Taking place in Mexico, Seis Manos follows a trio of orphans who grew up under the tutelage of their Sifu, Chiu. Trained in Chinese martial arts, this equips them with the skills necessary to take on a mystical new threat. El Balde has been tapping into an evil power and is suddenly turning those who work for him into bloodthirsty demons.
When the trio's master is caught in the middle of this violence, they set out on a path to figure out what's really going on and somehow put a stop to it. Working with an American agent fresh from Vietnam and a policewoman looking to prove herself, everyone suddenly gets in way over their heads.
The series' presentation should be instantly recognizable to those familiar with pulp films of that era. With a fun film grain effect over the entire series, there's a wave of nostalgia that informs character design and dialogue. Due to the pulpy nature of the presentation, the more exaggerated elements of the story are amplified even further. There's no pretense here. Thanks to the magical realism inherent in Mexican folktales, these seemingly disparate elements just blend together far better than one would initially expect.
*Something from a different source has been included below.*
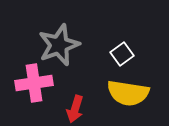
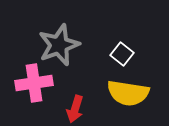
white square: rotated 15 degrees counterclockwise
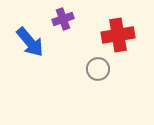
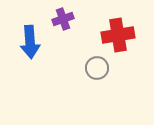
blue arrow: rotated 36 degrees clockwise
gray circle: moved 1 px left, 1 px up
Seis Manos finds the balance behind taking its story seriously and building a credible threat while making sure to have a little fun with the whole thing. Using martial arts might make it seem like our heroes are invincible, but there are violent consequences throughout. At the same time, one of the main trio, Jesus, has a potbelly and loves to drink but can still throw down in an equal way with his counterparts. He'll be throwing out hilarious one-liners, but the scripts for the series know when to tone that down in order to double down on just how messed up things are getting.
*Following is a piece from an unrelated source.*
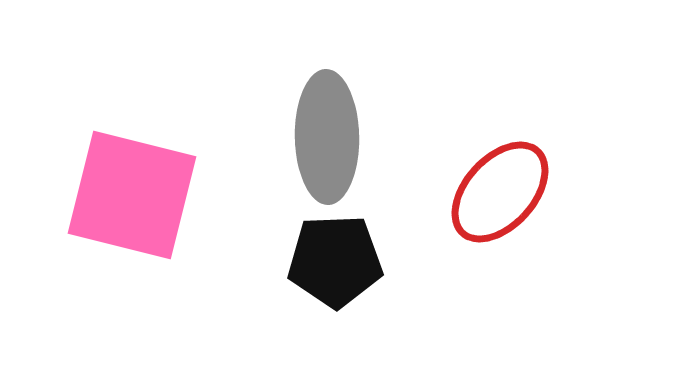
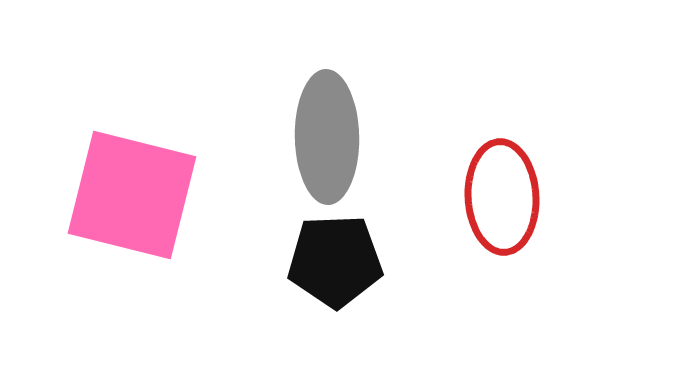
red ellipse: moved 2 px right, 5 px down; rotated 45 degrees counterclockwise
Much of the fun comes from the series' voice cast who are clearly having a great time with what they're given. This is especially true for the standouts Danny Trejo, who's growly El Balde oozes with a confident menace, and Mike Colter, whose Brister has some of the most intentionally pointed dialogue in the series. Because of this, Colter gives a hilarious performance that's more in line with tongue-in-cheek exploitation parodies like Black Dynamite rather than the Dolomite figure this type of character was originally inspired by.
The main draw, however, is the action of the series. Well-choreographed and storyboarded fights combined with unexpected types of foes leads to unique sequences overall. No two fights look or play out in the same way, and there's a variety in how each one comes to an end. There's a range between going full blood and gore, but the characters also use their environment intelligently to bring about different victories or losses.
One of the major downfalls of Mexploitation is that the genre can quickly run its course no matter how fun of an experience it is, but Seis Manos is balanced in such a way that it's sure to keep you around and fully invested throughout. An intriguing mystery keeps you going, and it quickly becomes clear that each character has layers of depth you wouldn't expect to see from this kind of genre. Even if you ignore all of this, Seis Manos is still six tons of fun.
Rating: 5 out of 5
Seis Manos premieres on Netflix worldwide on October 3rd. This review is based off of the first four episodes.